Alors que son père fait faillite, Tchekhov cherche un moyen financier de recours afin de venir en aide à sa famille. Aussi, il publie des nouvelles humoristiques dans différents journaux. Une entreprise qui se voit bientôt récompensée par un franc succès et une reconnaissance dans des cercles littéraires influents. Le jeune écrivain, lors d’un voyage à Saint-Pétersbourg, rencontre l’illustre romancier Grigorovitch. Celui-ci décèle son talent exceptionnel et encourage vivement le jeune talent. « Vous vous rendez coupable d’un grand péché moral si vous ne répondez pas à ces espérances », lui déclare-t-il dans une lettre. C’est à cette même époque que le jeune homme développe un mal incurable, la tuberculose.
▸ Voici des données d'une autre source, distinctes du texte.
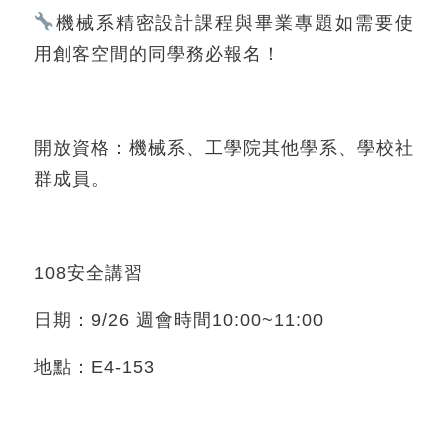
機械系精密設計課程與畢業專題如需要使
用創客空間的同學務必報名！
開放資格：機械系、工學院其他學系、學校社
群成員。
108安全講習
日期：9/26 週會時間10:00~11:00
地點：E4-153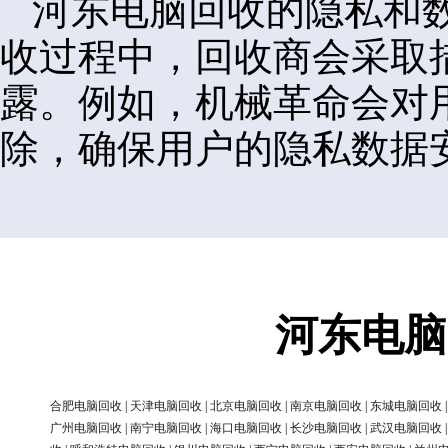
河东电脑回收的隐私和
收过程中，回收商会采取
露。例如，机械革命会对
除，确保用户的隐私数据
河东电脑
合肥电脑回收
|
天津电脑回收
|
北京电脑回收
|
南京电脑回收
|
东城电脑回收
广州电脑回收
|
南宁电脑回收
|
海口电脑回收
|
长沙电脑回收
|
武汉电脑回收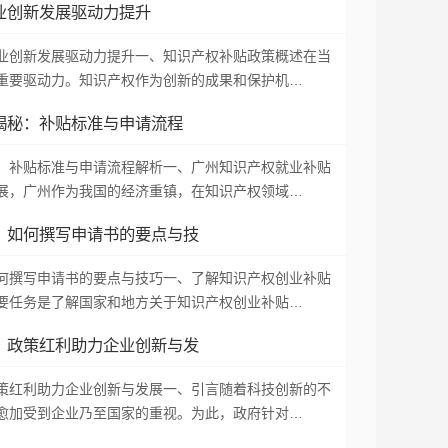
业创新发展驱动力提升
业创新发展驱动力提升一、知识产权补贴政策概述在当
重要驱动力。知识产权作为创新的成果和保护机…
揭秘：补贴标准与申请流程
：补贴标准与申请流程解析一、广州知识产权就业补贴
展，广州作为我国的经济重镇，在知识产权领域…
：如何撰写申请书的要点与技
何撰写申请书的要点与技巧一、了解知识产权创业补贴
要任务是了解国家和地方关于知识产权创业补贴…
：政策红利助力企业创新与发
策红利助力企业创新与发展一、引言随着科技创新的不
愈加受到企业乃至国家的重视。为此，政府针对…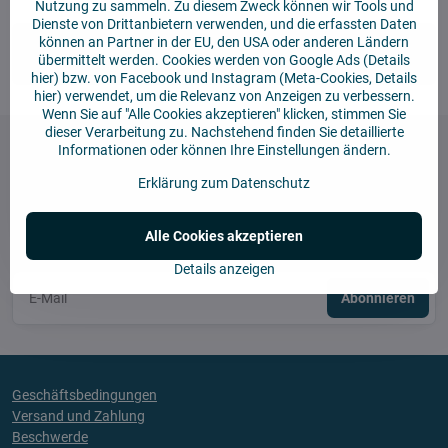
Nutzung zu sammeln. Zu diesem Zweck können wir Tools und
Dienste von Drittanbietern verwenden, und die erfassten Daten
können an Partner in der EU, den USA oder anderen Ländern
Kontakt
übermittelt werden. Cookies werden von Google Ads (
Details
hier
) bzw. von Facebook und Instagram (Meta-Cookies,
Details
hier
) verwendet, um die Relevanz von Anzeigen zu verbessern.
Wenn Sie auf "Alle Cookies akzeptieren" klicken, stimmen Sie
dieser Verarbeitung zu. Nachstehend finden Sie detaillierte
Informationen oder können Ihre Einstellungen ändern.
Erklärung zum Datenschutz
Newsletter
Alle Cookies akzeptieren
Newsletter abonnieren :
Details anzeigen
Abonnieren
Geschäftsbedingungen
Versand und Zahlung
Beschwerde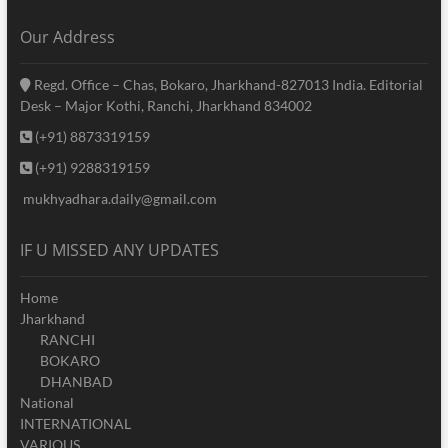
Our Address
Regd. Office – Chas, Bokaro, Jharkhand-827013 India. Editorial
Desk – Major Kothi, Ranchi, Jharkhand 834002
(+91) 8873319159
(+91) 9288319159
mukhyadhara.daily@gmail.com
IF U MISSED ANY UPDATES
Home
Jharkhand
RANCHI
BOKARO
DHANBAD
National
INTERNATIONAL
VARIOUS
Dès lors, Tchekhov prend plus au sérieux la perspective d’une carrière d’écrivain. Il abandonne ses pseudonymes pour signer ses écrits de son vrai nom. Il développe de plus en plus de récits autour des thèmes plus sombres qu’on lui connaît. Avec un talent sans pareil, il dépeint le vide, le tragique et le néant des existences bourgeoises, dans une société provinciale russe. Les pièces Ivanov (1887) ou L’Ours (1888) voient le jour.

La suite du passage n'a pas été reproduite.